WHAT YOU SHOULD DO: For every line in the data below that contains "divider", copy the line.

GIVEN RECORDS:
>>>

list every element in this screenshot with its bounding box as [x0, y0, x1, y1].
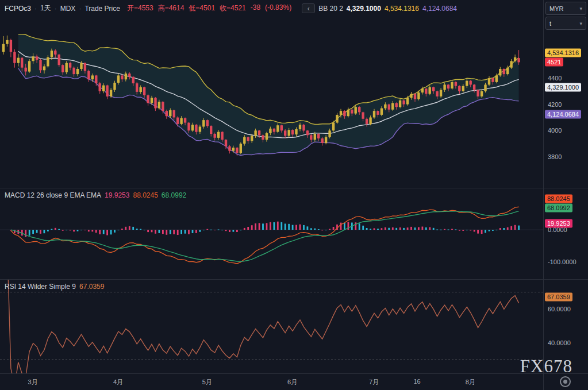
symbol-name[interactable]: FCPOc3	[5, 5, 31, 13]
price-pane[interactable]: FCPOc3 · 1天 · MDX · Trade Price 开=4553 高…	[0, 0, 543, 188]
unit-select-value: t	[549, 20, 551, 27]
macd-hist-badge: 19.9253	[545, 219, 572, 227]
time-axis-label: 8月	[466, 378, 475, 387]
macd-indicator-label[interactable]: MACD 12 26 close 9 EMA EMA	[5, 191, 101, 199]
close-value: 收=4521	[220, 3, 246, 13]
time-axis[interactable]: 3月4月5月6月7月168月	[0, 373, 543, 390]
ohlc-values: 开=4553 高=4614 低=4501 收=4521 -38 (-0.83%)	[127, 3, 291, 13]
rsi-indicator-label[interactable]: RSI 14 Wilder Simple 9	[5, 283, 76, 291]
price-tick-label: 4200	[548, 101, 562, 108]
collapse-legend-button[interactable]: ‹	[302, 3, 315, 13]
price-tick-label: 4000	[548, 127, 562, 134]
rsi-pane[interactable]: RSI 14 Wilder Simple 9 67.0359	[0, 279, 543, 373]
rsi-chart	[0, 279, 543, 373]
currency-select-value: MYR	[549, 5, 563, 12]
circle-dot-icon	[563, 380, 567, 384]
rsi-tick-label: 60.0000	[548, 306, 571, 312]
macd-line-badge: 88.0245	[545, 194, 572, 203]
time-axis-label: 4月	[113, 378, 123, 387]
open-value: 开=4553	[127, 3, 153, 13]
time-axis-label: 3月	[28, 378, 38, 387]
currency-select[interactable]: MYR ▾	[545, 2, 586, 15]
chevron-left-icon: ‹	[308, 5, 310, 13]
rsi-legend: RSI 14 Wilder Simple 9 67.0359	[5, 283, 104, 291]
bb-basis-value: 4,329.1000	[347, 5, 381, 13]
bb-indicator-label[interactable]: BB 20 2	[318, 5, 343, 13]
time-axis-label: 6月	[287, 378, 297, 387]
price-tick-label: 4400	[548, 75, 562, 82]
main-legend: FCPOc3 · 1天 · MDX · Trade Price 开=4553 高…	[5, 3, 457, 13]
price-tick-label: 3800	[548, 153, 562, 160]
legend-separator: ·	[34, 5, 37, 13]
unit-select[interactable]: t ▾	[545, 17, 586, 30]
macd-pane[interactable]: MACD 12 26 close 9 EMA EMA 19.9253 88.02…	[0, 188, 543, 279]
macd-signal-value: 68.0992	[162, 191, 186, 199]
bb-basis-badge: 4,329.1000	[545, 83, 581, 92]
macd-legend: MACD 12 26 close 9 EMA EMA 19.9253 88.02…	[5, 191, 186, 199]
low-value: 低=4501	[189, 3, 215, 13]
macd-signal-badge: 68.0992	[545, 203, 572, 212]
bb-upper-value: 4,534.1316	[385, 5, 419, 13]
price-type-label: Trade Price	[84, 5, 120, 13]
price-axis[interactable]: MYR ▾ t ▾ 44004200400038000.0000-100.000…	[543, 0, 588, 390]
time-axis-label: 5月	[202, 378, 212, 387]
exchange-label: MDX	[60, 5, 76, 13]
macd-hist-value: 19.9253	[105, 191, 129, 199]
legend-separator: ·	[79, 5, 81, 13]
time-axis-label: 16	[413, 378, 420, 385]
chevron-down-icon: ▾	[579, 21, 582, 26]
pane-divider[interactable]	[0, 188, 588, 188]
legend-separator: ·	[55, 5, 57, 13]
fx678-watermark: FX678	[520, 356, 572, 377]
last-price-badge: 4521	[545, 58, 563, 67]
chevron-down-icon: ▾	[579, 6, 582, 11]
bb-lower-badge: 4,124.0684	[545, 110, 581, 119]
bb-lower-value: 4,124.0684	[422, 5, 457, 13]
candlestick-chart	[0, 0, 543, 188]
rsi-value: 67.0359	[79, 283, 104, 291]
pane-divider	[0, 373, 588, 374]
rsi-tick-label: 40.0000	[548, 339, 571, 346]
time-axis-corner-button[interactable]	[560, 376, 571, 387]
change-value: -38	[251, 3, 260, 13]
interval-label[interactable]: 1天	[40, 3, 51, 13]
macd-line-value: 88.0245	[133, 191, 157, 199]
macd-tick-label: -100.0000	[548, 258, 577, 265]
rsi-value-badge: 67.0359	[545, 293, 572, 302]
macd-chart	[0, 188, 543, 279]
trading-chart-app: FCPOc3 · 1天 · MDX · Trade Price 开=4553 高…	[0, 0, 588, 390]
pane-divider[interactable]	[0, 279, 588, 280]
bb-upper-badge: 4,534.1316	[545, 49, 581, 57]
time-axis-label: 7月	[369, 378, 379, 387]
high-value: 高=4614	[158, 3, 185, 13]
change-percent-value: (-0.83%)	[265, 3, 291, 13]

<<<

SOLUTION:
pane-divider[interactable]	[0, 188, 588, 188]
pane-divider	[0, 373, 588, 374]
pane-divider[interactable]	[0, 279, 588, 280]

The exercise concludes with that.